── Given information ──

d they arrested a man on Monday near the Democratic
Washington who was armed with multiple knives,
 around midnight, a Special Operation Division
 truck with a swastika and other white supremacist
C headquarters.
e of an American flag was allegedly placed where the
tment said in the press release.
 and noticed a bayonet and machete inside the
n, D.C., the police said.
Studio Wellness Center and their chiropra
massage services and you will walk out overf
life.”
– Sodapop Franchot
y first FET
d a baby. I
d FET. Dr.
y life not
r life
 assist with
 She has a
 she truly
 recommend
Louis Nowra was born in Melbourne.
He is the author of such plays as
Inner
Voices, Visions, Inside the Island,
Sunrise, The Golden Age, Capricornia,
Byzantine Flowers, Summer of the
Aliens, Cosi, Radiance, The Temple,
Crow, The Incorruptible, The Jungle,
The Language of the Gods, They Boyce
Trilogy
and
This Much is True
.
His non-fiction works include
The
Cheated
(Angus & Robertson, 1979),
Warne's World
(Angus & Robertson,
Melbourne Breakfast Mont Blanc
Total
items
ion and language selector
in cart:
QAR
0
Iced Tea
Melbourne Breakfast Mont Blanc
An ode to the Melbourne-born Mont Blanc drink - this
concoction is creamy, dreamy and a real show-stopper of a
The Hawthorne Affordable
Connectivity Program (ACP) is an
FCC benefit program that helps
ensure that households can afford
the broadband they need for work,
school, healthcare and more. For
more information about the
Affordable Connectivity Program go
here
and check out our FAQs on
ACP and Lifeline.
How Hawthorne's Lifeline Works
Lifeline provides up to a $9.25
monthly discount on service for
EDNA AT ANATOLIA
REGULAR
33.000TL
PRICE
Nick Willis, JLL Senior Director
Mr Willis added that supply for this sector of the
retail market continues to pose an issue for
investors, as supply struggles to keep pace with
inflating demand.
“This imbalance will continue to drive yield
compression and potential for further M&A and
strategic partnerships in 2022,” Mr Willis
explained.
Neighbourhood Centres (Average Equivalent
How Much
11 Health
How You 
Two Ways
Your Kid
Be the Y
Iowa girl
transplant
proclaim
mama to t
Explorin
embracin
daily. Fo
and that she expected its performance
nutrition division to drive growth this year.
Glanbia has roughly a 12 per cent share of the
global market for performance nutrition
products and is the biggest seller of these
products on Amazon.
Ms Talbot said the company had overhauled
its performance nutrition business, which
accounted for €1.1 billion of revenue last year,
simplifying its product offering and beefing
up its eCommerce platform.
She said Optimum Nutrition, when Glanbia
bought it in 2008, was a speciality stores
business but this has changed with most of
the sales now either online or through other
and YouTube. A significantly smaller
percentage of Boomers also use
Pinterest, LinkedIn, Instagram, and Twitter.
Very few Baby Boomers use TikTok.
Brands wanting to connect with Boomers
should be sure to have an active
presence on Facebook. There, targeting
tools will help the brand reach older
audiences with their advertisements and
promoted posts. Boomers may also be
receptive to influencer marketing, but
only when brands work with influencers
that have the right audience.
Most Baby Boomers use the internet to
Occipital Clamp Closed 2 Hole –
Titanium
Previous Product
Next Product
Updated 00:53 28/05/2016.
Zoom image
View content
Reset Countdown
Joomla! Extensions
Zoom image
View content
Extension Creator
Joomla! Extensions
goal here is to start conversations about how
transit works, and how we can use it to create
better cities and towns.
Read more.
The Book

───

* **What the task requires**: With nothing left out, return each entry exactly.

* **Response**:
d they arrested a man on Monday near the Democratic
Washington who was armed with multiple knives,
 around midnight, a Special Operation Division
 truck with a swastika and other white supremacist
C headquarters.
e of an American flag was allegedly placed where the
tment said in the press release.
 and noticed a bayonet and machete inside the
n, D.C., the police said.
Studio Wellness Center and their chiropra
massage services and you will walk out overf
life.”
– Sodapop Franchot
y first FET
d a baby. I
d FET. Dr.
y life not
r life
 assist with
 She has a
 she truly
 recommend
Louis Nowra was born in Melbourne.
He is the author of such plays as
Inner
Voices, Visions, Inside the Island,
Sunrise, The Golden Age, Capricornia,
Byzantine Flowers, Summer of the
Aliens, Cosi, Radiance, The Temple,
Crow, The Incorruptible, The Jungle,
The Language of the Gods, They Boyce
Trilogy
and
This Much is True
.
His non-fiction works include
The
Cheated
(Angus & Robertson, 1979),
Warne's World
(Angus & Robertson,
Melbourne Breakfast Mont Blanc
Total
items
ion and language selector
in cart:
QAR
0
Iced Tea
Melbourne Breakfast Mont Blanc
An ode to the Melbourne-born Mont Blanc drink - this
concoction is creamy, dreamy and a real show-stopper of a
The Hawthorne Affordable
Connectivity Program (ACP) is an
FCC benefit program that helps
ensure that households can afford
the broadband they need for work,
school, healthcare and more. For
more information about the
Affordable Connectivity Program go
here
and check out our FAQs on
ACP and Lifeline.
How Hawthorne's Lifeline Works
Lifeline provides up to a $9.25
monthly discount on service for
EDNA AT ANATOLIA
REGULAR
33.000TL
PRICE
Nick Willis, JLL Senior Director
Mr Willis added that supply for this sector of the
retail market continues to pose an issue for
investors, as supply struggles to keep pace with
inflating demand.
“This imbalance will continue to drive yield
compression and potential for further M&A and
strategic partnerships in 2022,” Mr Willis
explained.
Neighbourhood Centres (Average Equivalent
How Much
11 Health
How You 
Two Ways
Your Kid
Be the Y
Iowa girl
transplant
proclaim
mama to t
Explorin
embracin
daily. Fo
and that she expected its performance
nutrition division to drive growth this year.
Glanbia has roughly a 12 per cent share of the
global market for performance nutrition
products and is the biggest seller of these
products on Amazon.
Ms Talbot said the company had overhauled
its performance nutrition business, which
accounted for €1.1 billion of revenue last year,
simplifying its product offering and beefing
up its eCommerce platform.
She said Optimum Nutrition, when Glanbia
bought it in 2008, was a speciality stores
business but this has changed with most of
the sales now either online or through other
and YouTube. A significantly smaller
percentage of Boomers also use
Pinterest, LinkedIn, Instagram, and Twitter.
Very few Baby Boomers use TikTok.
Brands wanting to connect with Boomers
should be sure to have an active
presence on Facebook. There, targeting
tools will help the brand reach older
audiences with their advertisements and
promoted posts. Boomers may also be
receptive to influencer marketing, but
only when brands work with influencers
that have the right audience.
Most Baby Boomers use the internet to
Occipital Clamp Closed 2 Hole –
Titanium
Previous Product
Next Product
Updated 00:53 28/05/2016.
Zoom image
View content
Reset Countdown
Joomla! Extensions
Zoom image
View content
Extension Creator
Joomla! Extensions
goal here is to start conversations about how
transit works, and how we can use it to create
better cities and towns.
Read more.
The Book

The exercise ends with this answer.